12: ◆DFyQ72NN8s[saga]
2015/03/31(火) 06:30:44.32 ID:zAK3ZPJb0
唯のMCも絶好調だったなぁ。
「私達がここを卒業して10年で、デビューして5年。先週ツアーラストの東京ドームが終わって、
このタイミングで卒業式! 絶対に今日はやりたかったの! さわちゃん、呼んでくれてありがとー」
「あれ? さわちゃんって呼んじゃまずかったんだっけ?」
講堂で一斉にさわちゃんコールが起こる。当の山中先生は肩をがっくり落とし、
来年度からのあだ名が早くも決定してしまったことをうなだれていた。
「そして今日は私たち、高校を卒業して以来の制服なんだけど、澪ちゃんが
スカートきつい、ブラウスはもうほんと無理だから新調してもいいかって……」
「こら! 唯!」
「ごめんごめん。いやー私たちもこんななりしてますけど、
あずにゃん……梓以外は来年30歳なんですよ? だからね、もうちょっとね、大人っぽくセクシーにね……」
「やれないよな……私たちは」
「ほら、もう次行きましょうよ」
「まったく……」
セクシー、と言いながらそれっぽく体をくねらす唯に嘆息しながら放つりっちゃん。
それを見てマイクから遠いところで爆笑するむぎ様。

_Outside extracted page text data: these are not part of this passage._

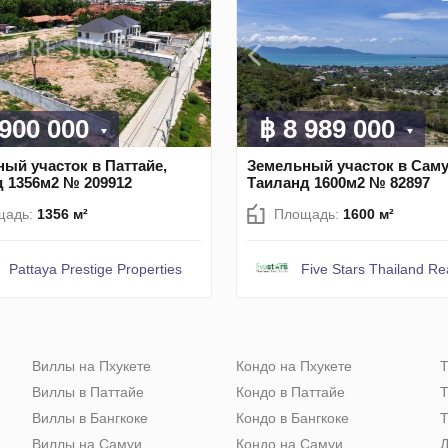
 900 000
฿ 8 989 000
ый участок в Паттайе,
Земельный участок в Саму
 1356м2 № 209912
Таиланд 1600м2 № 82897
щадь:
1356 м²
Площадь:
1600 м²
Pattaya Prestige Properties
Five Stars Thailand Re
Виллы на Пхукете
Кондо на Пхукете
Т
Виллы в Паттайе
Кондо в Паттайе
Т
Виллы в Бангкоке
Кондо в Бангкоке
Т
Виллы на Самуи
Кондо на Самуи
Д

呆れる澪と梓。
「まるでラジオを聴いてる時みたい」と思いながら私は笑いつつ、
いつからかしなくなった唯の「あずにゃん」を聴けて内心にやにやしていた。
そしてわたしは先週の東京ドームを思い出していた。
あの時もみんなすごく楽しそうで、最高のライブだったけど、
今日はなんかすごく……しあわせだ。聴いてるわたしたちも、演奏してるみんなも。
5人全員がステージでいっぱいMCして、笑いながら演奏して、歌ってる。
「ごはんはおかず」でほかほか!ってドラムを叩きながら口だけ動かして笑うりっちゃんと目が合い、
「Utauyo!MIRACLE」で大好きをありがとう! って歌いながらぴょんぴょんしてるむぎ様ににやけて、
「Singing!」の最後のサビに入る直前、「歌って!」と右手を高く突き上げた澪に涙が溢れ、
「U&I」の間奏のツインギターで唯と目を合わせて笑い、最後のサビでは、パートが再開するまで
両手で耳をすませて、わたしたちの歌声を聴きながら目を閉じる梓に、思いよ届け! と歌う。
そして唯は、いつもいつも、優しくて、あったかくて、みんなを照らす太陽みたいだった。
今、わたしの目の前にいる5人は、間違いなく、放課後ティータイムなんだ。